A Hag's Bucket
Once I walked upon a query,
On a rock path my feet did stray.
Then, clad in black and dirty greys
I came upon two dirty hags.
"No bags are you allowed to carry!"
Cried the hags, two sisters merry.
Bent and kneeled did they, with cackled giggles.
From bushes near they picked ripe cherries.
Their two buckets along the path;
One would pick, the other laugh.
"It is good work we do collecting these,
all these precious ripe cherries."
"Call me Good." "Call me Bad."
"Not one cherry isn't glad,
of what we do for they who mock us;
Seperate them we do, to these two buckets."
Shrieked I did, in what they meant.
No choice these cherries,
of where they went.
Those two hags, kneeled, cackled and bent.

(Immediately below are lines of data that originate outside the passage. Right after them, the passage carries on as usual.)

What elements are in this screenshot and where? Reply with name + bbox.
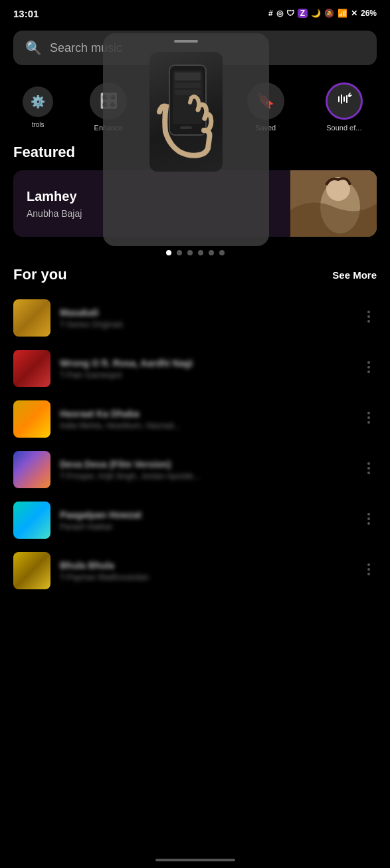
svg-rect-27 bbox=[180, 126, 192, 129]
svg-point-13 bbox=[367, 462, 370, 465]
song-title: Hasraat Ka Dhaba bbox=[60, 408, 351, 419]
moon-icon: 🌙 bbox=[311, 9, 321, 18]
svg-rect-26 bbox=[175, 90, 201, 95]
song-artist: T-Frosper, Arijit Singh, Jordan Apostle.… bbox=[60, 472, 351, 481]
song-menu-icon[interactable] bbox=[361, 309, 377, 328]
overlay-card bbox=[103, 33, 269, 246]
song-thumbnail bbox=[13, 502, 50, 539]
song-info: Paagalpan Howzat Parash Hakkar bbox=[60, 509, 351, 531]
song-title: Deva Deva (Film Version) bbox=[60, 459, 351, 470]
svg-point-9 bbox=[367, 370, 370, 373]
song-menu-icon[interactable] bbox=[361, 359, 377, 378]
dot-5[interactable] bbox=[209, 250, 214, 255]
song-artist: India Mehta, Heartburn, Hasraat... bbox=[60, 421, 351, 430]
x-icon: ✕ bbox=[351, 9, 357, 18]
svg-point-7 bbox=[367, 361, 370, 364]
svg-point-8 bbox=[367, 366, 370, 368]
song-menu-icon[interactable] bbox=[361, 410, 377, 429]
svg-rect-25 bbox=[175, 82, 201, 88]
search-icon: 🔍 bbox=[25, 40, 42, 56]
status-bar: 13:01 # ◎ 🛡 Z 🌙 🔕 📶 ✕ 26% bbox=[0, 0, 390, 24]
dot-6[interactable] bbox=[219, 250, 225, 255]
controls-icon: ⚙️ bbox=[31, 94, 45, 109]
dot-3[interactable] bbox=[187, 250, 193, 255]
dot-1[interactable] bbox=[166, 250, 171, 255]
svg-point-5 bbox=[367, 315, 370, 318]
song-menu-icon[interactable] bbox=[361, 511, 377, 530]
overlay-phone-image bbox=[149, 52, 223, 172]
svg-point-4 bbox=[367, 311, 370, 313]
battery-icon: 26% bbox=[361, 9, 377, 18]
home-indicator bbox=[155, 859, 235, 861]
soundfx-icon-wrap[interactable] bbox=[326, 82, 363, 120]
for-you-header: For you See More bbox=[13, 266, 377, 283]
song-info: Hasraat Ka Dhaba India Mehta, Heartburn,… bbox=[60, 408, 351, 430]
svg-point-11 bbox=[367, 416, 370, 419]
song-menu-icon[interactable] bbox=[361, 460, 377, 480]
svg-point-18 bbox=[367, 522, 370, 525]
list-item[interactable]: Bhula Bhula T-Payman Madhuvandan bbox=[13, 545, 377, 596]
song-info: Deva Deva (Film Version) T-Frosper, Arij… bbox=[60, 459, 351, 481]
bell-icon: 🔕 bbox=[324, 9, 334, 18]
svg-point-19 bbox=[367, 563, 370, 566]
song-title: Wrong O ft. Rosa, Aardhi Nagi bbox=[60, 358, 351, 368]
svg-point-14 bbox=[367, 467, 370, 470]
song-title: Paagalpan Howzat bbox=[60, 509, 351, 520]
list-item[interactable]: Deva Deva (Film Version) T-Frosper, Arij… bbox=[13, 444, 377, 495]
song-artist: Parash Hakkar bbox=[60, 522, 351, 531]
dot-4[interactable] bbox=[198, 250, 203, 255]
song-thumbnail bbox=[13, 299, 50, 337]
status-icons: # ◎ 🛡 Z 🌙 🔕 📶 ✕ 26% bbox=[268, 9, 377, 18]
hashtag-icon: # bbox=[268, 9, 273, 18]
svg-point-16 bbox=[367, 513, 370, 515]
phone-visual bbox=[149, 52, 223, 172]
soundfx-icon bbox=[336, 90, 353, 112]
soundfx-label: Sound ef... bbox=[326, 124, 361, 132]
featured-album-art bbox=[290, 170, 377, 237]
quick-action-soundfx[interactable]: Sound ef... bbox=[321, 82, 367, 132]
for-you-title: For you bbox=[13, 266, 67, 283]
song-info: Bhula Bhula T-Payman Madhuvandan bbox=[60, 560, 351, 582]
svg-point-10 bbox=[367, 412, 370, 414]
wifi-icon: 📶 bbox=[338, 9, 347, 18]
controls-label: trols bbox=[32, 121, 45, 128]
song-artist: T-Payman Madhuvandan bbox=[60, 573, 351, 582]
song-artist: T-Series Originals bbox=[60, 320, 351, 329]
dot-2[interactable] bbox=[177, 250, 182, 255]
for-you-section: For you See More Masakali T-Series Origi… bbox=[0, 263, 390, 596]
list-item[interactable]: Wrong O ft. Rosa, Aardhi Nagi T-Pain Gam… bbox=[13, 343, 377, 394]
svg-point-15 bbox=[367, 472, 370, 474]
instagram-icon: ◎ bbox=[276, 9, 283, 18]
list-item[interactable]: Hasraat Ka Dhaba India Mehta, Heartburn,… bbox=[13, 394, 377, 444]
song-title: Masakali bbox=[60, 307, 351, 318]
svg-rect-24 bbox=[175, 72, 201, 80]
song-title: Bhula Bhula bbox=[60, 560, 351, 571]
song-info: Masakali T-Series Originals bbox=[60, 307, 351, 329]
song-info: Wrong O ft. Rosa, Aardhi Nagi T-Pain Gam… bbox=[60, 358, 351, 380]
song-thumbnail bbox=[13, 552, 50, 589]
quick-action-controls[interactable]: ⚙️ trols bbox=[23, 86, 53, 128]
controls-icon-wrap[interactable]: ⚙️ bbox=[23, 86, 53, 117]
song-thumbnail bbox=[13, 451, 50, 488]
svg-point-17 bbox=[367, 517, 370, 520]
song-menu-icon[interactable] bbox=[361, 561, 377, 581]
svg-point-12 bbox=[367, 421, 370, 424]
status-time: 13:01 bbox=[13, 8, 39, 19]
carousel-dots bbox=[0, 250, 390, 255]
svg-point-20 bbox=[367, 568, 370, 571]
see-more-button[interactable]: See More bbox=[332, 269, 377, 281]
svg-point-21 bbox=[367, 573, 370, 575]
svg-point-6 bbox=[367, 320, 370, 323]
list-item[interactable]: Masakali T-Series Originals bbox=[13, 293, 377, 343]
z-icon: Z bbox=[298, 9, 308, 18]
list-item[interactable]: Paagalpan Howzat Parash Hakkar bbox=[13, 495, 377, 545]
featured-image-visual bbox=[290, 170, 377, 237]
song-thumbnail bbox=[13, 400, 50, 438]
song-artist: T-Pain Gamespot bbox=[60, 370, 351, 380]
overlay-handle bbox=[174, 40, 198, 43]
song-thumbnail bbox=[13, 350, 50, 387]
song-list: Masakali T-Series Originals Wrong O ft. … bbox=[13, 293, 377, 596]
shield-icon: 🛡 bbox=[286, 9, 294, 18]
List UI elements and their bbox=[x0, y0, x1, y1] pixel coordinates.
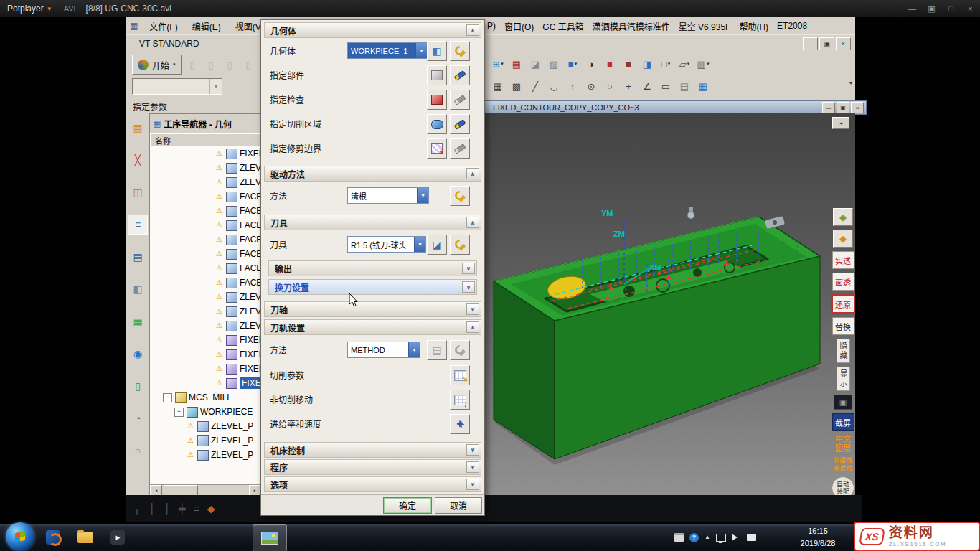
chevron-icon[interactable]: ∨ bbox=[466, 461, 479, 473]
save-icon[interactable]: ▯ bbox=[221, 55, 238, 74]
maximize-icon[interactable]: □ bbox=[941, 0, 961, 17]
expander-icon[interactable]: − bbox=[163, 393, 172, 402]
hidden-line-dashed-button[interactable]: 隐藏线变虚线 bbox=[832, 457, 854, 473]
chevron-icon[interactable]: ∨ bbox=[462, 263, 475, 274]
restore-icon[interactable]: ▣ bbox=[922, 0, 941, 17]
chevron-icon[interactable]: ∧ bbox=[466, 321, 479, 333]
tree-item[interactable]: ⚠FIXED bbox=[150, 146, 261, 161]
clock-icon[interactable]: ◔ bbox=[128, 408, 148, 428]
tree-item[interactable]: ⚠ZLEVEL_P bbox=[150, 448, 261, 462]
geometry-combo[interactable]: WORKPIECE_1 ▾ bbox=[347, 42, 428, 59]
diamond-tool-icon[interactable]: ◆ bbox=[833, 208, 853, 226]
layer-settings-button[interactable]: ▥▾ bbox=[694, 55, 712, 73]
arc-tool-button[interactable]: ◡ bbox=[545, 77, 562, 95]
section-program[interactable]: 程序 ∨ bbox=[264, 459, 481, 475]
edit-drive-method-button[interactable] bbox=[450, 186, 470, 206]
assembly-navigator-icon[interactable]: ▦ bbox=[128, 118, 148, 138]
path-tool-icon-2[interactable]: ├ bbox=[149, 504, 156, 514]
restore-display-button[interactable]: 还原 bbox=[831, 294, 855, 314]
noncutting-moves-button[interactable] bbox=[450, 390, 470, 410]
chevron-icon[interactable]: ∧ bbox=[466, 24, 479, 36]
player-brand[interactable]: Potplayer bbox=[7, 4, 44, 14]
tree-item[interactable]: −WORKPIECE bbox=[150, 405, 261, 419]
section-geometry[interactable]: 几何体 ∧ bbox=[264, 22, 481, 38]
trim-highlight-button[interactable] bbox=[450, 138, 470, 159]
system-menu-icon[interactable]: ▦ bbox=[130, 22, 138, 30]
history-icon[interactable]: ▯ bbox=[128, 376, 148, 396]
point-tool-button[interactable]: ▦ bbox=[489, 77, 507, 95]
viewport-overflow-icon[interactable]: ◂ bbox=[832, 117, 849, 129]
web-browser-icon[interactable]: ◉ bbox=[128, 344, 148, 364]
menu-item[interactable]: P) bbox=[483, 18, 500, 34]
edit-display-button[interactable]: ◨ bbox=[639, 55, 656, 73]
path-tool-icon-4[interactable]: ╪ bbox=[179, 504, 186, 514]
name-column-header[interactable]: 名称 bbox=[150, 133, 261, 148]
show-part-button[interactable]: ■ bbox=[601, 55, 618, 73]
minimize-icon[interactable]: — bbox=[903, 0, 922, 17]
graphics-window-title-bar[interactable]: FIXED_CONTOUR_COPY_COPY_CO~3 — ▣ × bbox=[482, 100, 867, 115]
start-button[interactable] bbox=[6, 522, 34, 551]
gw-restore-icon[interactable]: ▣ bbox=[837, 102, 849, 113]
machine-navigator-icon[interactable]: ▤ bbox=[128, 247, 148, 267]
check-highlight-button[interactable] bbox=[450, 90, 470, 110]
tree-item[interactable]: ⚠ZLEVEL bbox=[150, 290, 261, 304]
printer-icon[interactable] bbox=[674, 533, 684, 542]
hide-button[interactable]: 隐藏 bbox=[837, 339, 850, 363]
taskbar-app-player[interactable]: ▶ bbox=[102, 524, 133, 550]
angle-tool-button[interactable]: ∠ bbox=[639, 77, 656, 95]
replace-button[interactable]: 替换 bbox=[832, 317, 854, 335]
section-output[interactable]: 输出 ∨ bbox=[268, 260, 477, 276]
scrollbar-thumb[interactable] bbox=[164, 485, 198, 496]
path-tool-icon-1[interactable]: ┬ bbox=[133, 504, 141, 514]
edit-geometry-button[interactable] bbox=[450, 41, 470, 61]
screenshot-button[interactable]: 截屏 bbox=[832, 413, 854, 431]
tree-item[interactable]: ⚠FACE bbox=[150, 218, 261, 232]
snap-point-button[interactable]: ⊕▾ bbox=[489, 55, 507, 73]
chevron-icon[interactable]: ∨ bbox=[466, 303, 479, 315]
ellipse-tool-button[interactable]: ○ bbox=[601, 77, 618, 95]
gw-close-icon[interactable]: × bbox=[851, 102, 864, 113]
child-restore-icon[interactable]: ▣ bbox=[819, 37, 834, 50]
chevron-icon[interactable]: ∧ bbox=[466, 168, 479, 179]
print-icon[interactable]: ▯ bbox=[240, 55, 257, 74]
show-blank-button[interactable]: ■ bbox=[620, 55, 637, 73]
method-calc-button[interactable] bbox=[427, 340, 447, 360]
shade-button[interactable]: ◪ bbox=[527, 55, 544, 73]
rect-tool-button[interactable]: ▭ bbox=[657, 77, 674, 95]
ime-icon[interactable] bbox=[747, 534, 756, 541]
auto-assembly-button[interactable]: 自动装配 bbox=[831, 476, 854, 495]
section-options[interactable]: 选项 ∨ bbox=[264, 476, 481, 492]
table-tool-button[interactable]: ▦ bbox=[694, 77, 712, 95]
scroll-left-icon[interactable]: ◂ bbox=[150, 485, 162, 496]
chevron-down-icon[interactable]: ▾ bbox=[417, 188, 428, 203]
solid-transparent-button[interactable]: 实透 bbox=[832, 251, 854, 269]
select-trim-button[interactable] bbox=[427, 138, 447, 159]
vector-tool-button[interactable]: ↑ bbox=[564, 77, 581, 95]
tree-item[interactable]: ⚠FACE bbox=[150, 189, 261, 204]
menu-item[interactable]: 编辑(E) bbox=[185, 18, 228, 34]
roles-icon[interactable]: ○ bbox=[128, 441, 148, 461]
close-icon[interactable]: × bbox=[961, 0, 980, 17]
drive-method-combo[interactable]: 清根 ▾ bbox=[347, 187, 429, 204]
child-minimize-icon[interactable]: — bbox=[803, 37, 818, 50]
chevron-down-icon[interactable]: ▾ bbox=[408, 342, 420, 357]
taskbar-app-explorer[interactable] bbox=[70, 524, 101, 550]
hidden-icons-button[interactable]: ▲ bbox=[705, 534, 710, 540]
taskbar-app-viewer-active[interactable] bbox=[253, 524, 287, 551]
chevron-icon[interactable]: ∨ bbox=[466, 479, 479, 490]
view-cube-button[interactable]: ■▾ bbox=[564, 55, 581, 73]
chevron-down-icon[interactable]: ▾ bbox=[415, 43, 427, 58]
viewport-3d-canvas[interactable]: YM ZM XM bbox=[482, 113, 855, 495]
tree-item[interactable]: ⚠FIXED bbox=[150, 333, 261, 347]
menu-item[interactable]: 星空 V6.935F bbox=[674, 18, 735, 34]
path-tool-icon-5[interactable]: ≡ bbox=[194, 504, 199, 514]
section-tool[interactable]: 刀具 ∧ bbox=[264, 215, 481, 230]
display-mode-button[interactable]: □▾ bbox=[657, 55, 674, 73]
cancel-button[interactable]: 取消 bbox=[435, 497, 482, 514]
network-icon[interactable] bbox=[716, 534, 726, 542]
feeds-speeds-button[interactable] bbox=[450, 414, 470, 434]
tree-item[interactable]: ⚠FIXED bbox=[150, 362, 261, 376]
tree-item[interactable]: −MCS_MILL bbox=[150, 390, 261, 405]
mesh-tool-button[interactable]: ▩ bbox=[508, 77, 525, 95]
part-navigator-icon[interactable]: ◫ bbox=[128, 182, 148, 202]
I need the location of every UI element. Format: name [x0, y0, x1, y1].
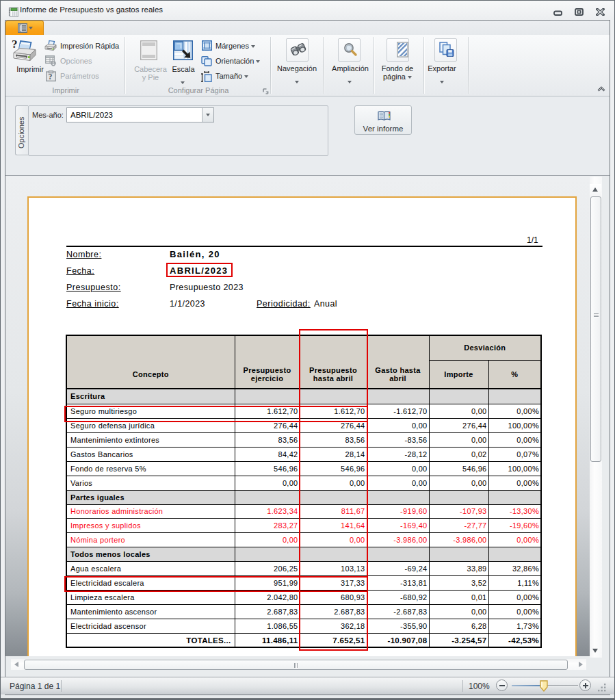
svg-text:?: ?	[49, 72, 53, 81]
svg-text:?: ?	[12, 38, 18, 51]
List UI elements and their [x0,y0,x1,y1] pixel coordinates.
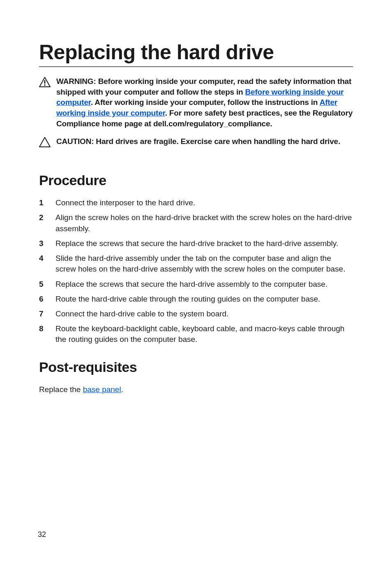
page-number: 32 [38,530,46,539]
warning-callout: WARNING: Before working inside your comp… [39,76,353,129]
warning-text: WARNING: Before working inside your comp… [56,76,353,129]
postreq-text: Replace the base panel. [39,384,353,395]
page-title: Replacing the hard drive [39,41,353,64]
list-item: Connect the hard-drive cable to the syst… [39,309,353,319]
link-base-panel[interactable]: base panel [83,385,121,394]
step-text: Replace the screws that secure the hard-… [55,279,327,290]
step-text: Connect the hard-drive cable to the syst… [55,309,228,319]
warning-icon [39,77,51,89]
postreq-text-post: . [121,385,123,394]
step-text: Route the keyboard-backlight cable, keyb… [55,323,353,345]
title-divider [39,66,353,67]
warning-text-mid: . After working inside your computer, fo… [91,98,320,107]
list-item: Route the keyboard-backlight cable, keyb… [39,323,353,345]
step-text: Slide the hard-drive assembly under the … [55,253,353,274]
svg-rect-0 [44,80,46,84]
document-page: Replacing the hard drive WARNING: Before… [0,0,392,562]
list-item: Route the hard-drive cable through the r… [39,294,353,304]
postreq-text-pre: Replace the [39,385,83,394]
list-item: Connect the interposer to the hard drive… [39,197,353,208]
caution-text: CAUTION: Hard drives are fragile. Exerci… [56,136,340,147]
step-text: Route the hard-drive cable through the r… [55,294,320,304]
caution-callout: CAUTION: Hard drives are fragile. Exerci… [39,136,353,149]
step-text: Replace the screws that secure the hard-… [55,238,338,249]
procedure-steps-list: Connect the interposer to the hard drive… [39,197,353,345]
caution-icon [39,137,51,149]
list-item: Slide the hard-drive assembly under the … [39,253,353,274]
svg-point-1 [44,84,45,86]
section-heading-procedure: Procedure [39,172,353,188]
list-item: Align the screw holes on the hard-drive … [39,212,353,234]
step-text: Connect the interposer to the hard drive… [55,197,195,208]
section-heading-postreq: Post-requisites [39,359,353,375]
list-item: Replace the screws that secure the hard-… [39,238,353,249]
step-text: Align the screw holes on the hard-drive … [55,212,353,234]
list-item: Replace the screws that secure the hard-… [39,279,353,290]
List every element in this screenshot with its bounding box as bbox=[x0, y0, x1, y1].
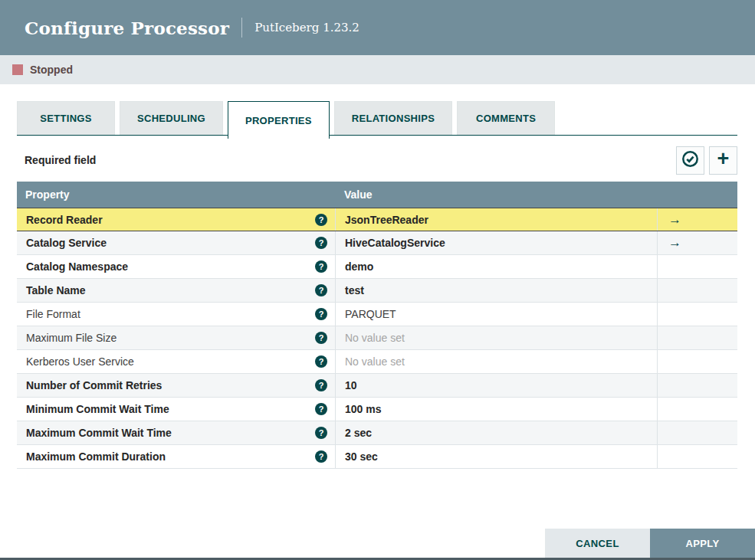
property-name: Catalog Namespace bbox=[26, 260, 315, 273]
dialog-title: Configure Processor bbox=[25, 18, 229, 38]
property-name: Maximum Commit Wait Time bbox=[26, 427, 315, 439]
property-name: Number of Commit Retries bbox=[26, 379, 315, 391]
tab-relationships[interactable]: RELATIONSHIPS bbox=[334, 101, 452, 135]
property-value[interactable]: 30 sec bbox=[335, 445, 657, 468]
tab-properties[interactable]: PROPERTIES bbox=[228, 101, 330, 139]
stopped-status-icon bbox=[12, 64, 23, 75]
status-bar: Stopped bbox=[0, 55, 755, 84]
question-circle-icon[interactable]: ? bbox=[315, 355, 327, 368]
header-divider bbox=[241, 18, 242, 38]
properties-toolbar: Required field + bbox=[17, 146, 737, 175]
tab-scheduling[interactable]: SCHEDULING bbox=[120, 101, 223, 135]
properties-table: Property Value Record Reader ? JsonTreeR… bbox=[17, 182, 737, 469]
table-row[interactable]: Number of Commit Retries ? 10 bbox=[17, 374, 737, 398]
property-value[interactable]: No value set bbox=[335, 326, 657, 349]
property-name: Record Reader bbox=[26, 214, 315, 226]
table-row[interactable]: Record Reader ? JsonTreeReader → bbox=[17, 208, 737, 231]
property-value[interactable]: JsonTreeReader bbox=[335, 208, 657, 231]
column-header-value: Value bbox=[335, 188, 657, 201]
question-circle-icon[interactable]: ? bbox=[315, 450, 327, 463]
property-value[interactable]: demo bbox=[335, 255, 657, 278]
question-circle-icon[interactable]: ? bbox=[315, 427, 327, 439]
go-to-service-icon[interactable]: → bbox=[668, 212, 681, 228]
property-name: Maximum File Size bbox=[26, 332, 315, 344]
property-name: Maximum Commit Duration bbox=[26, 450, 315, 463]
table-row[interactable]: Catalog Namespace ? demo bbox=[17, 255, 737, 279]
question-circle-icon[interactable]: ? bbox=[315, 214, 327, 226]
table-row[interactable]: Maximum File Size ? No value set bbox=[17, 326, 737, 350]
property-name: Catalog Service bbox=[26, 237, 315, 249]
table-row[interactable]: Minimum Commit Wait Time ? 100 ms bbox=[17, 398, 737, 421]
table-row[interactable]: Table Name ? test bbox=[17, 279, 737, 303]
tab-bar: SETTINGS SCHEDULING PROPERTIES RELATIONS… bbox=[17, 101, 737, 136]
property-value[interactable]: No value set bbox=[335, 350, 657, 373]
property-name: Minimum Commit Wait Time bbox=[26, 403, 315, 415]
property-name: Table Name bbox=[26, 284, 315, 296]
property-name: Kerberos User Service bbox=[26, 355, 315, 368]
table-header: Property Value bbox=[17, 182, 737, 208]
property-value[interactable]: PARQUET bbox=[335, 303, 657, 326]
table-row[interactable]: File Format ? PARQUET bbox=[17, 303, 737, 326]
question-circle-icon[interactable]: ? bbox=[315, 237, 327, 249]
status-label: Stopped bbox=[30, 64, 73, 76]
dialog-header: Configure Processor PutIceberg 1.23.2 bbox=[0, 0, 755, 55]
question-circle-icon[interactable]: ? bbox=[315, 332, 327, 344]
tab-comments[interactable]: COMMENTS bbox=[457, 101, 555, 135]
verify-properties-button[interactable] bbox=[676, 146, 704, 175]
property-value[interactable]: 10 bbox=[335, 374, 657, 397]
tab-settings[interactable]: SETTINGS bbox=[17, 101, 115, 135]
property-name: File Format bbox=[26, 308, 315, 320]
plus-icon: + bbox=[717, 149, 730, 169]
question-circle-icon[interactable]: ? bbox=[315, 403, 327, 415]
question-circle-icon[interactable]: ? bbox=[315, 260, 327, 273]
dialog-footer: CANCEL APPLY bbox=[545, 529, 755, 558]
property-value[interactable]: 100 ms bbox=[335, 398, 657, 421]
dialog-content: SETTINGS SCHEDULING PROPERTIES RELATIONS… bbox=[0, 84, 755, 469]
property-value[interactable]: 2 sec bbox=[335, 421, 657, 444]
go-to-service-icon[interactable]: → bbox=[668, 235, 681, 251]
table-row[interactable]: Kerberos User Service ? No value set bbox=[17, 350, 737, 374]
table-row[interactable]: Maximum Commit Duration ? 30 sec bbox=[17, 445, 737, 469]
processor-name-version: PutIceberg 1.23.2 bbox=[254, 21, 359, 34]
required-field-label: Required field bbox=[25, 154, 96, 166]
table-row[interactable]: Maximum Commit Wait Time ? 2 sec bbox=[17, 421, 737, 445]
property-value[interactable]: test bbox=[335, 279, 657, 302]
add-property-button[interactable]: + bbox=[709, 146, 737, 175]
property-value[interactable]: HiveCatalogService bbox=[335, 231, 657, 254]
table-row[interactable]: Catalog Service ? HiveCatalogService → bbox=[17, 231, 737, 255]
question-circle-icon[interactable]: ? bbox=[315, 308, 327, 320]
cancel-button[interactable]: CANCEL bbox=[545, 529, 650, 558]
question-circle-icon[interactable]: ? bbox=[315, 284, 327, 296]
question-circle-icon[interactable]: ? bbox=[315, 379, 327, 391]
column-header-property: Property bbox=[17, 188, 335, 201]
check-circle-icon bbox=[681, 150, 699, 171]
apply-button[interactable]: APPLY bbox=[650, 529, 755, 558]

My heart did twitch from the wicked stench.
"My name," spit hag, "is Sherritare.
And this, my sister Tarrishare.
Her bucket sprouts bushes grown by the bay.
Mine I eat with every day."
"These bushes, fellow, yeild our fruit."
She grinned awide and flashed her tooth.
"Tarrishare," cragged Sherritare;
"Your nothing but a stupid twit!
For once I eat those cherries ripe,
I go and roast the pit."
"Shut up old hag!" jested Terri
"Where be us both, without new cherries?
"For the ones in which I plant by the bay,
Shall give us work at tommorow's day."